To clear this up: the technique in the article is literally what we use in unit tests to check that our TX-based event code won't break under malleability. It's something that Bitcoin developers have been writing code around forever (and warning about just as long.) So truly: if there's anyone out there still writing code that assumes static TXIDs they really do deserve what's coming to them.

As I see it: the attack reaches critical mayhem in a similar way to accepting zero-conf transactions in that what you have is a consensus problem.
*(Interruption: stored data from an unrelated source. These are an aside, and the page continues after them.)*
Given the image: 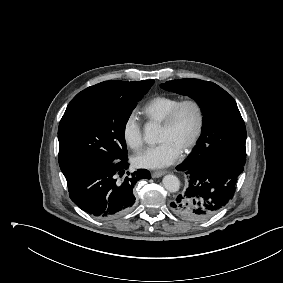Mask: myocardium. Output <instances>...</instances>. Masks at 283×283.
Listing matches in <instances>:
<instances>
[{
	"label": "myocardium",
	"mask_w": 283,
	"mask_h": 283,
	"mask_svg": "<svg viewBox=\"0 0 283 283\" xmlns=\"http://www.w3.org/2000/svg\"><path fill=\"white\" fill-rule=\"evenodd\" d=\"M186 106H192L195 109L197 122L192 137L190 138L188 143L184 146V148L181 150L183 153H187L194 148V146L199 141L201 134L203 132L204 123H205V112L202 104L195 98H187L180 100L169 112L168 116L161 124V128L163 129L166 130L172 129L176 124V121L178 119L181 110Z\"/></svg>",
	"instance_id": "f54148a6"
}]
</instances>
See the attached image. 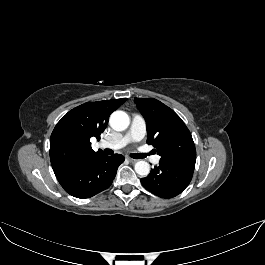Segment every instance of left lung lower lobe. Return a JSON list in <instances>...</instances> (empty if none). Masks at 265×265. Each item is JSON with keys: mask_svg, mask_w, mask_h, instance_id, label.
Wrapping results in <instances>:
<instances>
[{"mask_svg": "<svg viewBox=\"0 0 265 265\" xmlns=\"http://www.w3.org/2000/svg\"><path fill=\"white\" fill-rule=\"evenodd\" d=\"M194 168L195 161H160L147 177L141 179V183L159 197L172 198L188 186Z\"/></svg>", "mask_w": 265, "mask_h": 265, "instance_id": "0a47b994", "label": "left lung lower lobe"}]
</instances>
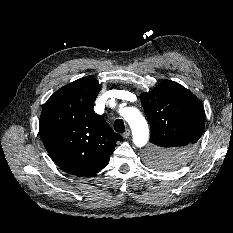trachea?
<instances>
[{
    "label": "trachea",
    "mask_w": 233,
    "mask_h": 233,
    "mask_svg": "<svg viewBox=\"0 0 233 233\" xmlns=\"http://www.w3.org/2000/svg\"><path fill=\"white\" fill-rule=\"evenodd\" d=\"M114 129L118 133H123L125 131V125L122 119H116L114 122Z\"/></svg>",
    "instance_id": "1"
}]
</instances>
The specific fix for TX malleability is to watch transactions based on their meaning, not their TXID (in this case "meaning" is looking at the inputs, outputs, version, timelock, etc to produce equivalent transactions.) And of course: don't accept zero-confirmation transactions.

Here's some of my ultra-1337 Python code for producing the "attack" just for laughs:

def mutate_tx(tx_hex):

    """
    Mutates a raw transaction using TX malleability in the scriptSig (specifically, the OP codes.) This function shouldn't be used beyond testing as it uses an ugly eval() hack.

    https://en.bitcoin.it/wiki/Transaction_Malleability
    """
    tx = CTransaction.deserialize(binascii.unhexlify(tx_hex))
    script_sig = repr(tx.vin[0].scriptSig)[9:]
    script_sig = eval("CScript([OP_1, OP_DROP, " + script_sig)
    tx.vin[0].scriptSig = script_sig
    return b2x(tx.serialize())
As you can see, there's nothing to it. Just a clueless attention whore claiming to an even more clueless journalist that he can break Bitcoin.
I think the article is confusing two different issues, the malleability attacks and the dust attacks. Amaclin seems to be behind the dust attack, which is a cheap way to DoS the blockchain by causing blocks to reach the maximum number of SIGOPS with dust transactions, preventing real transactions from going through.